This is amazing, thanks for sharing it! A very useful feature that I always missed but never actually tough about.
I've had a hard time understanding the slices on the beginning will be very useful for troubleshooting bad images also while optimizing image sizes.
Can probably help to understand problems like the one bug where the image size got almost a 2x increase after a CHOWN, because the slice is added again with different owner ( I think ;) ) would be so much easier to see with this.
We added a lib to a java image and the size went up by about 4x the library size, I spent a few hours trying to track it down to no avail. Hopefully this will help pin down the issue.
Same here. I'm relatively new to Docker. I've taken a public jessie image, and tweaked and committed locally. I can see that layers exist when I pull images, but just what they are has been a mystery.
The latter can be easily done in a few hours by inspecting the image layer metadata.
Every layer understands the command it was run in the Dockerfile to create itself. Just look at `docker history` and have a look at the "CREATED BY" field for human-readable output of the layer metadata, or depending on your graph driver have a look in /var/lib/docker/image/overlay2/imagedb/content/sha256. From there you can reverse-engineer a Dockerfile.
For layers that were not built using `docker build` (e.g. `docker commit`, OCI-compatible image builders), re-creating the exact command that generated that layer is much harder to do. The only information most tools will give you might just be the diff itself.
Can someone well versed in Docker explain in their own words what this does and why it is useful? Thanks in advance! I'm definitely not a docker poweruser...other than build start and stopping..
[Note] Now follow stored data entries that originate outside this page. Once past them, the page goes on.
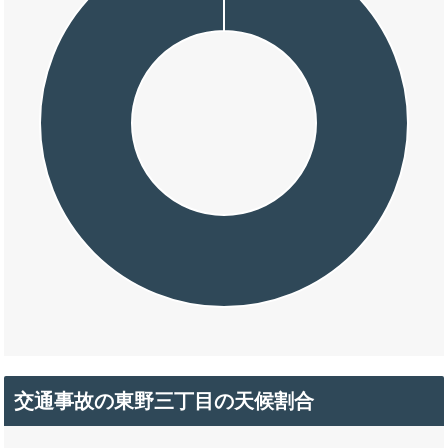
交通事故の東野三丁目の天候割合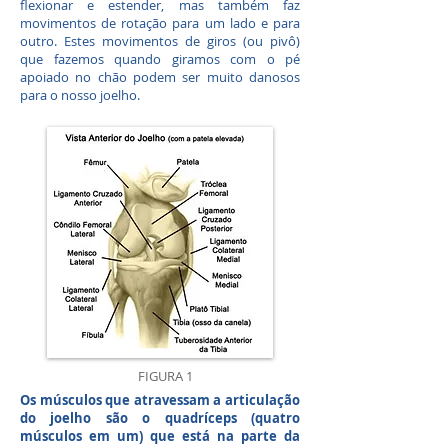
flexionar e estender, mas também faz
movimentos de rotação para um lado e para
outro. Estes movimentos de giros (ou pivô)
que fazemos quando giramos com o pé
apoiado no chão podem ser muito danosos
para o nosso joelho.
FIGURA 1
Os músculos que atravessam a articulação
do joelho são o quadríceps (quatro
músculos em um) que está na parte da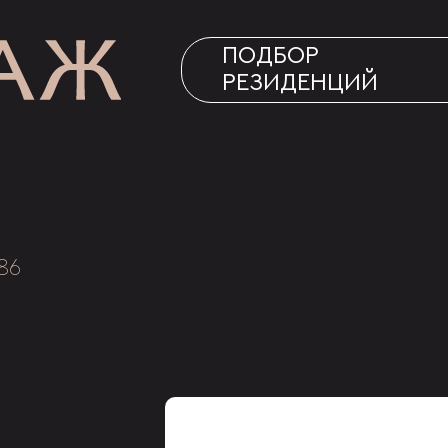
ПОДБОР
РЕЗИДЕНЦИЙ
86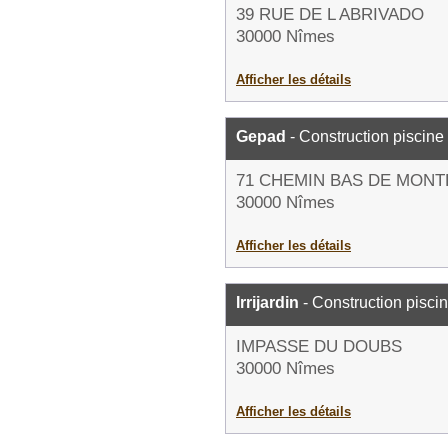
39 RUE DE L ABRIVADO
30000 Nîmes
Afficher les détails
Gepad
- Construction piscine
71 CHEMIN BAS DE MONT
30000 Nîmes
Afficher les détails
Irrijardin
- Construction pisci
IMPASSE DU DOUBS
30000 Nîmes
Afficher les détails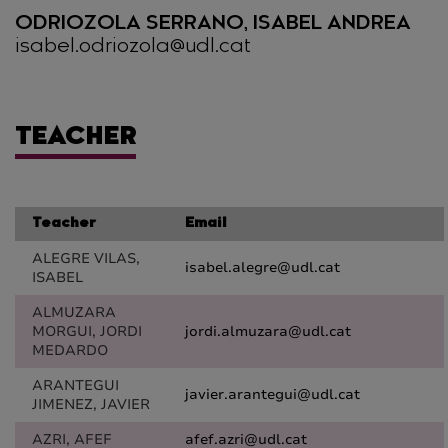
ODRIOZOLA SERRANO, ISABEL ANDREA
isabel.odriozola@udl.cat
TEACHER
Teacher
Email
ALEGRE VILAS,
isabel.alegre@udl.cat
ISABEL
ALMUZARA
MORGUI, JORDI
jordi.almuzara@udl.cat
MEDARDO
ARANTEGUI
javier.arantegui@udl.cat
JIMENEZ, JAVIER
AZRI, AFEF
afef.azri@udl.cat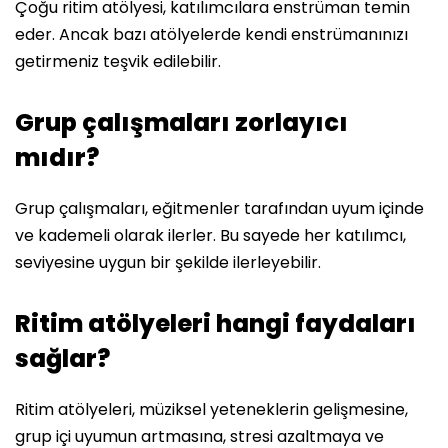
Çoğu ritim atölyesi, katılımcılara enstrüman temin
eder. Ancak bazı atölyelerde kendi enstrümanınızı
getirmeniz teşvik edilebilir.
Grup çalışmaları zorlayıcı
mıdır?
Grup çalışmaları, eğitmenler tarafından uyum içinde
ve kademeli olarak ilerler. Bu sayede her katılımcı,
seviyesine uygun bir şekilde ilerleyebilir.
Ritim atölyeleri hangi faydaları
sağlar?
Ritim atölyeleri, müziksel yeteneklerin gelişmesine,
grup içi uyumun artmasına, stresi azaltmaya ve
If two Dockerfiles use debain:stretch-slim as their base, docker won't download both base images twice. Each command in the Dockerfile creates an image. If you copy a Dockerfile and just change the last line and build them in order, the 2nd build will run a lot faster and you'll see in the output it pulls out "cached images" since it's already run those commands (docker build --no-cache always forced a full build).
If you start making Dockerfiles and playing around with it, it will start to make more sense.
It's declarative in the sense that the instructions are set in text. But what goes inside a Dockerfile might be imperative, like running apt-get to install packages (i.e., running steps in order).
But what goes inside a Dockerfile might be imperative, like running apt-get to install packages (i.e., running steps in order)
But...that too is done via the Dockerfile, via the RUN command to execute commands inside the container at run time. Or alternatively using the ENTRYPOINT command.
I have been looking for something like this for like 2 years. This will be most useful for experienced devs new to Docker that don't quite understand what's going on and haven't had time to read the specs on how docker works.
layers are not delta transfers in my opinion, they are just new copies or removed files. its like saying sftp is delta transfer because you don't have to send your entire disk image every time. I love layers and dockers very nice reusing of base layers and such but i feel like delta transfers would dramatically improve my workflow and upload times.
> its like saying sftp is delta transfer because you don't have to send your entire disk image every time
I see your point, but the comparison to sftp seems really off. Overlay2 [1] indeed works on whole file differences, just as sftp would do.
Additionally, I don't think making actual byte-level deltas would yield you much improvement on container size. It would also increase access time unless you keep a cache that doubles storage requirements per image. Dockerfiles primarily add files rather than change them, and actual changed files are often small.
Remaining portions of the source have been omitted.